Stylist Turned CEO Starts Ice Cream Business During Pandemic After Losing Clients
Entrepreneurship Sisters Inc

Wardrobe Stylist Turned CEO Starts Ice Cream Business During Pandemic After Losing Clients

Dennine Dyer, Solo Scoop Creamery
(Solo Scoop Creamery CEO Dennine Dyer/instagram)

While the road to entrepreneurship was bitter for this stylist-turned-CEO, the results of quitting her job and starting an ice cream making business during the pandemic was sweet. 

Solo Scoop Creamery CEO Dennine Dyer was living a successful career as a wardrobe stylist when COVID-19 changed everything. A recent project with TLC’s “Say Yes to the Dress America” landed her work on a huge billboard in Times Square.

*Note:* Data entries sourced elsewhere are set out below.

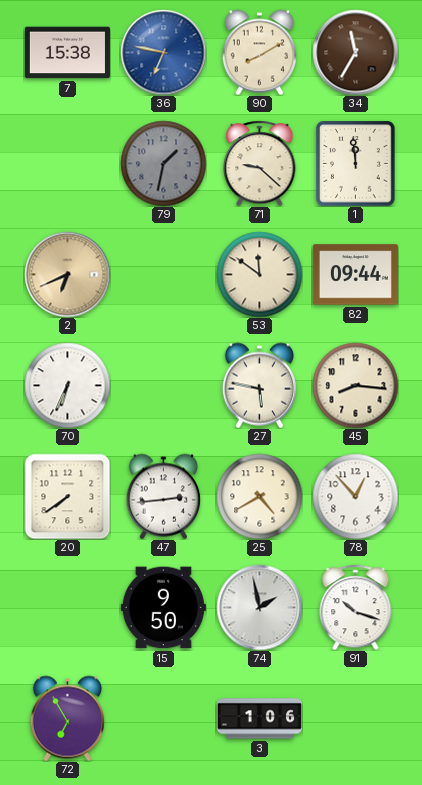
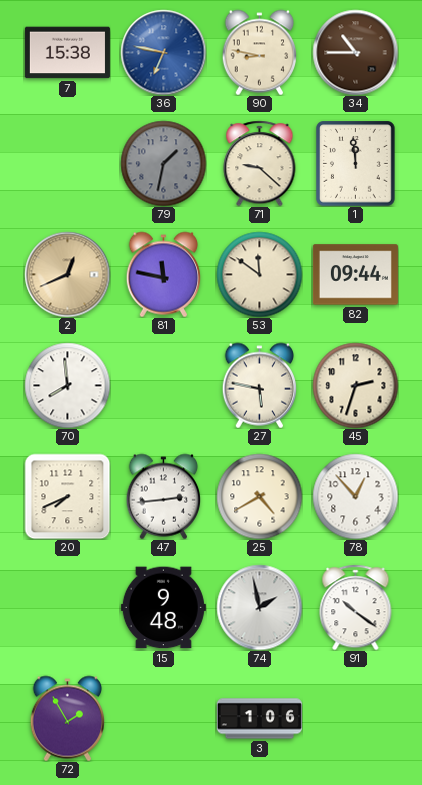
90: 8:10 -> 8:47
34: 11:35 -> 10:45
2: 6:41 -> 12:41
81: none -> 11:47
70: 6:34 -> 7:59
45: 8:16 -> 2:33
20: 7:39 -> 7:41
15: 9:50 -> 9:48
91: 10:18 -> 10:21
72: 6:55 -> 1:55
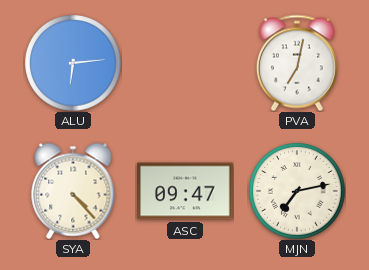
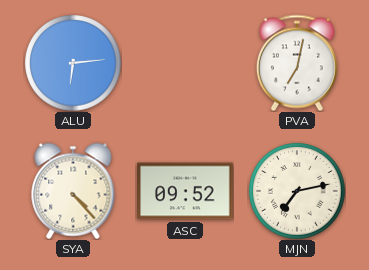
ASC: 09:47 -> 09:52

Dyer’s Trinidadian parents were initially against her pursuing a risky career, CNBC reported. Dyer, 32, said the billboard felt like her “Mama, I made it” moment, but then things changed. 

After former President Donald Trump declared the COVID-19 outbreak a national emergency, client after client cancelled projects with Dryer. 

“I felt like I was on top of the world. Like, I’m working on these amazing projects, with all these celebrities and then everything stopped,” Dyer recalled. “And now I’m by myself, I’m not able to see my family, I’m not able to see my friends. I was scared to leave my apartment because of the fear of the unknown.” 

When clients cancelled, Dyer didn’t cry over spilled milk. Instead she spent the next few months inside her one-bedroom Brooklyn, New York apartment and with her family, hosted virtual cooking classes to stay connected. The 14-member crew of uncles, aunts, cousins, and nephews taught one another how to cook an array of dishes, including traditional West Indian cuisine, focaccia, Pad Thai, and pesto. 

Dyer began experimenting with ice cream-making after her uncle refused to lead a class on it. Her first attempt resulted in a Ninja blender explosion, but she didn’t give up. 

“I’m like, ‘Alright. It failed the first time, we’re gonna figure it out the second time.’ It was a long night,” she said. “And then, like, I scooped it. I’m like, ‘Whoa, this is ice cream. I did it.’” 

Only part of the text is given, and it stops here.